### Excerpted records ###

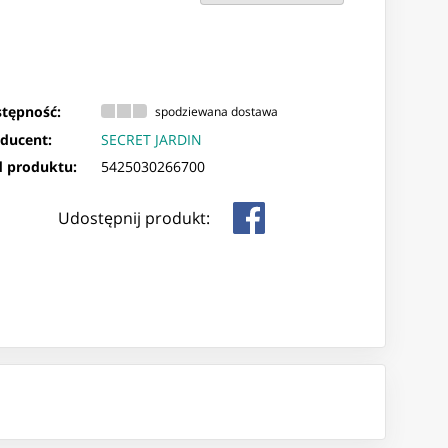
tępność:
spodziewana dostawa
ducent:
SECRET JARDIN
 produktu:
5425030266700
Udostępnij produkt:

###

__Exercise__.
Would you transcribe all of the data exactly, omitting any pictures?

__Solved problem__.
tępność:
spodziewana dostawa
ducent:
SECRET JARDIN
 produktu:
5425030266700
Udostępnij produkt:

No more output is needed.